Best of luck with your endeavors. :o)
Really. I KNOW how hard it is to have trouble conceiving. I have four children, but needed fertility drugs each time. After the last baby, the docs cut me off and refused to prescribe any more fertility drugs because of some silly cancer risk.
Good luck.

Aging Mommy said...

Hey there - I am 46 too and had my daughter three years ago. I've more or less (OK, reality check here less is where I am at, still hoping for a miracle) resigned myself to not having a second baby but the wanting doesn't go away. It can become a very obsessive habit and a sad one too, so thank you for todays post as it made me laugh. I am going to try the letter to my uterus too, in the hopes there might just be life in there still. Keep blogging and bringing a smile to our faces.

Shmonae said...

haha!! you are awsome :) So funny, were you trying to be funny..well you were :)
Hey, I am going to the saturday session in May at the Casual Bloggers conference. I am meeting up with Hen Jen at some point and would love to meet you to if you will be there!!

Serene is my name, not my life! said...

Sorry about the rough week! Bleh!
And maybe if you give your uterus a piece of chocolate, it would put it in an extra good mood! Good luck!

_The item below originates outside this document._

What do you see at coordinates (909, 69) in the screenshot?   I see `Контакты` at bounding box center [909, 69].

The Girl Next Door Grows Up said...

Enjoy your family night! Rituals are super fun!

LOVE the letter to your uterus - so funny! Thank you for doing FGF!!!!

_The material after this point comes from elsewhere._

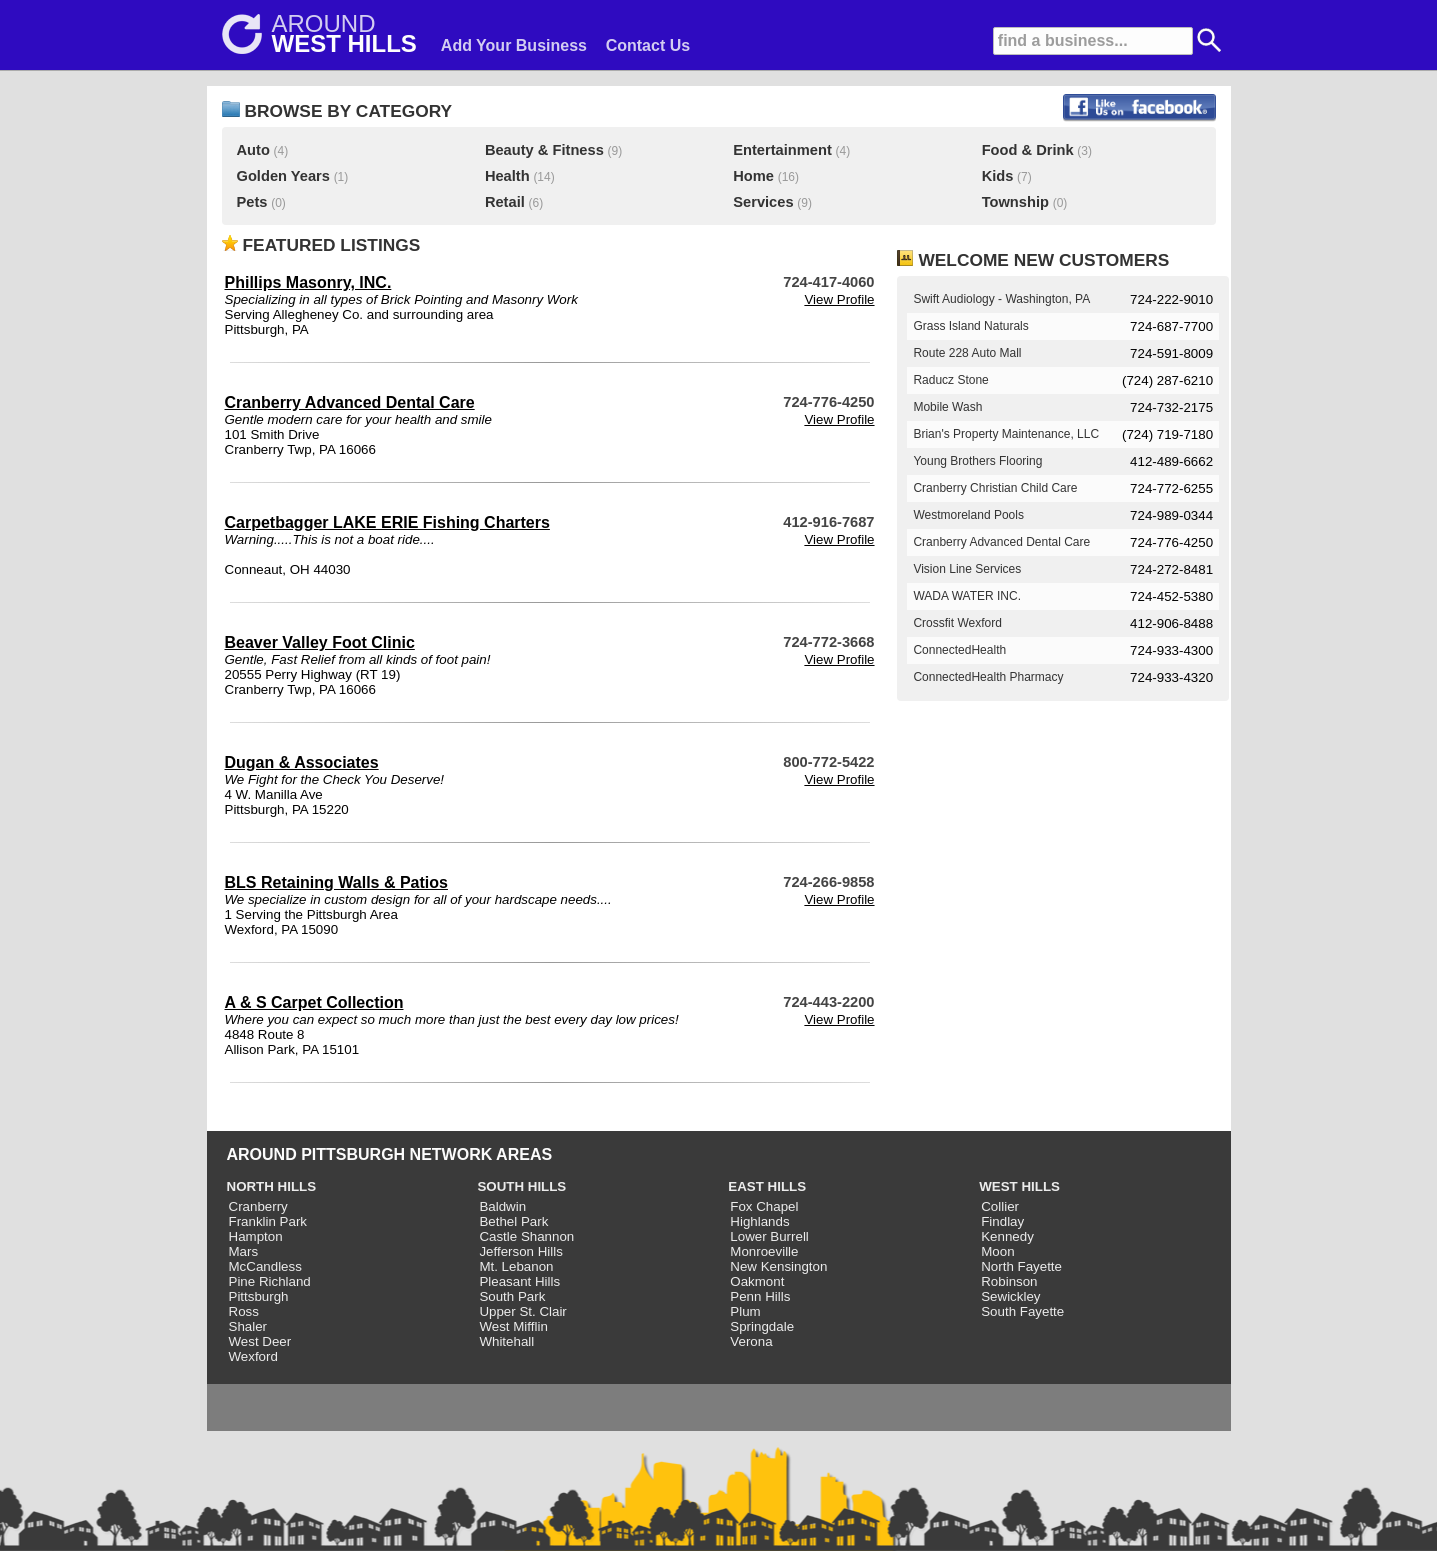  What do you see at coordinates (526, 1236) in the screenshot?
I see `Castle Shannon` at bounding box center [526, 1236].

In the future tone down that potty mouth - bwa ha ha! I swear like a drunken sailor!!!

Rachel said...

OY! I am cracking up at the "don't make me come in there!"

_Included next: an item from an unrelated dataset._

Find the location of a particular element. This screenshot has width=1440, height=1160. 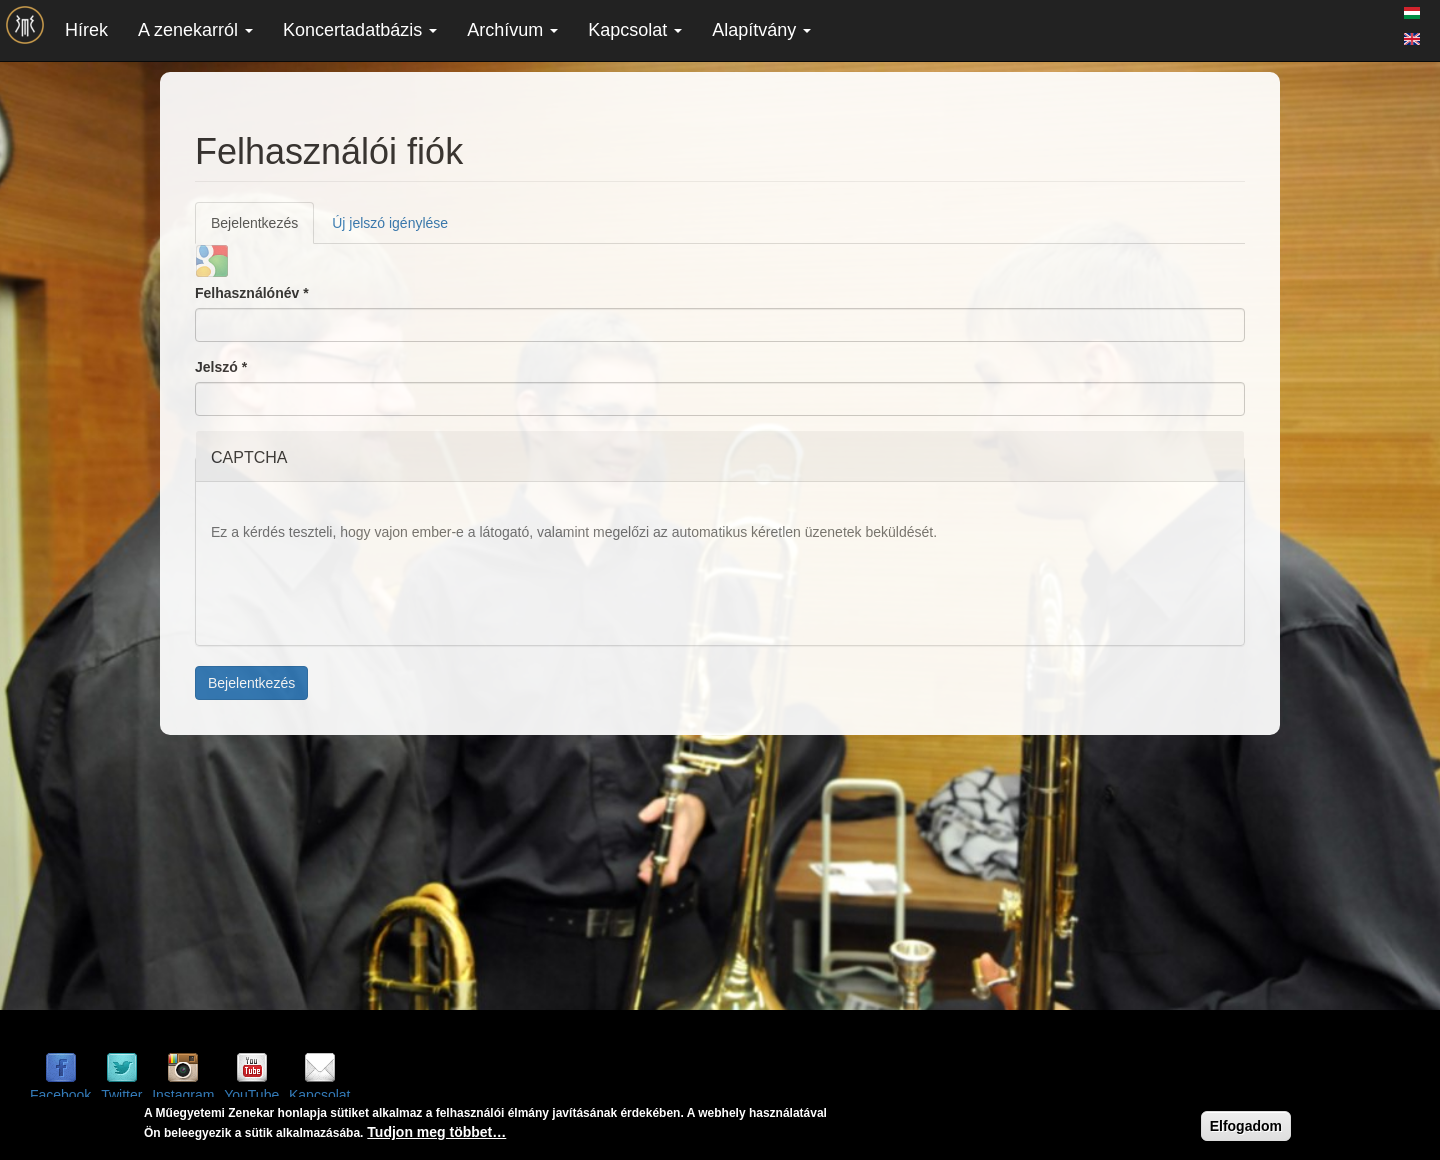 YouTube is located at coordinates (251, 1095).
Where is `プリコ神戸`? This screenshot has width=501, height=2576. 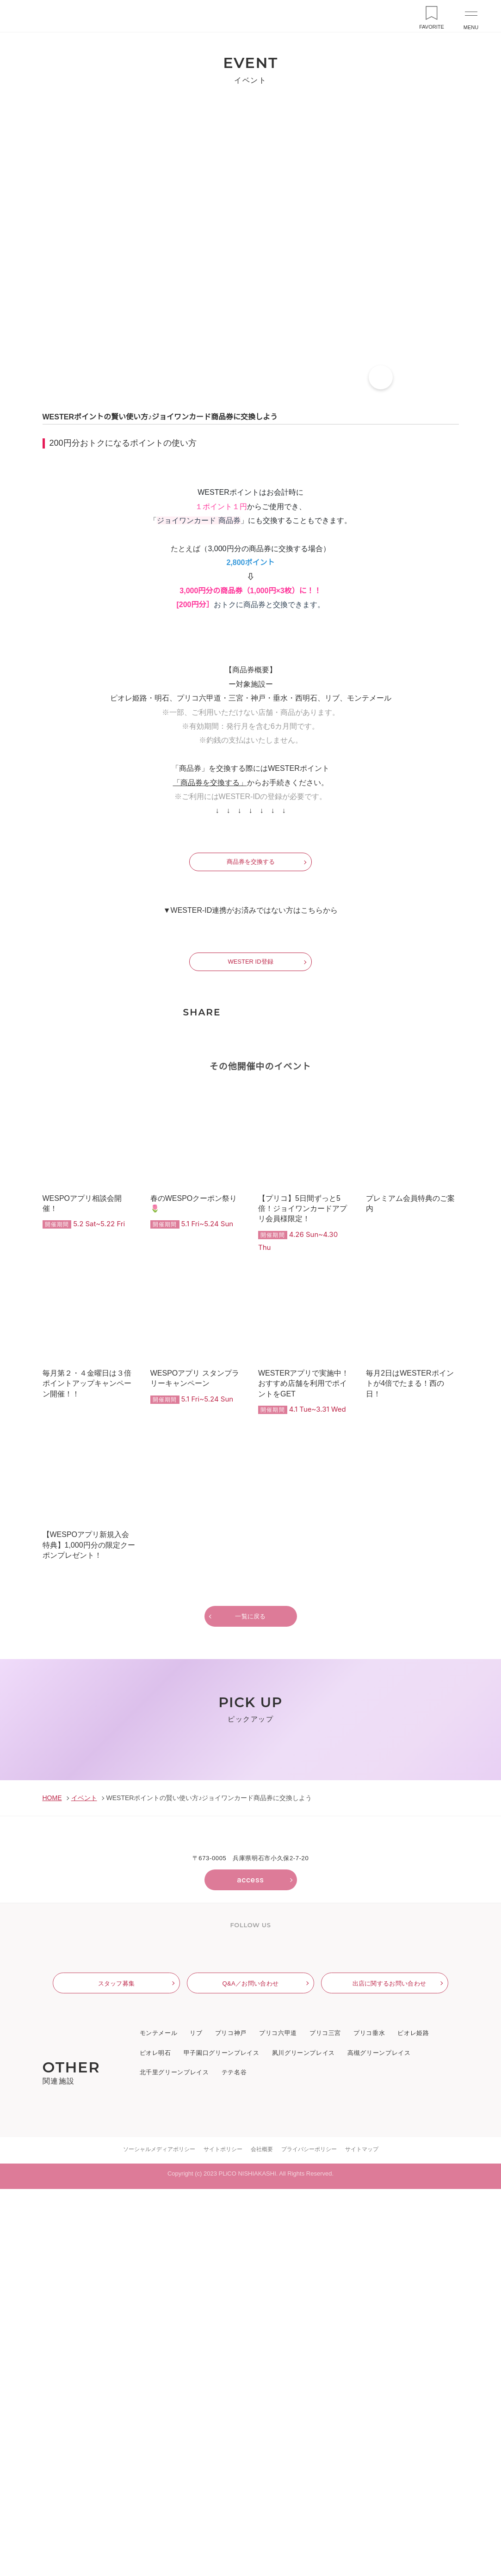 プリコ神戸 is located at coordinates (231, 2420).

And I am totally wishing that my husband was on-board for just ONE MORE! Cuz right now my uterus is yelling at me.

Hope for good news soon!

Lourie said...

Broken down cars and sickness are not happy combos. Get better soon...all of you. I tell my uterus to shut down all the time. It still seems to think I need a period.

the Spocks said...

The fact that you had guts to write this bravo. Too funny. Have a great weekend!!!

bigguysmama said...

I went through a long period of no baby when I thought for sure I had a "super" uterus! It took about 6 mos so I was shocked, but had a little boy 9 months later! Keep on keepin' on. Hope that you don't have to go "in" there! :)

Got a call from my estranged husband tonight and he borrowed my minivan for work today. Backed into someone and put a dent in the fender. NICE!! Sigh...don't need more car issues either.

I'm with ya!

~Mimi
http://wovenbywords.blogspot.com

Sabreena said...

I with you on taxes. My husband and I thank our lucky stars each time we owe nothing (getting back almost nothing is still no fun). Found you at mom bloggers. Nice blog. You have three very pretty children.

Sabreena said...

I am placing your button on my blog http://thematernalexperiment.blogspot.com
today. Come on over and if you like it you can grab mine. Hope to hear from you soon. Good luck with the pregnancy!!!

semicrunchymama said...

Your "Don't make me come in there" had me in stiTches! And oh, can I relate. We've been trying for months now to concieve our second, and still...nada. I've got such baby fever that I swear I spontaniously ovulate every time I see a tiny newborn. Send that letter by certified mail to your uterus, and while your at it, could you send a copy to mine as well?

hypermom said...

Hey! There's always something to be grateful for :)

P.S. Dear uterus, we believe in you. Work it!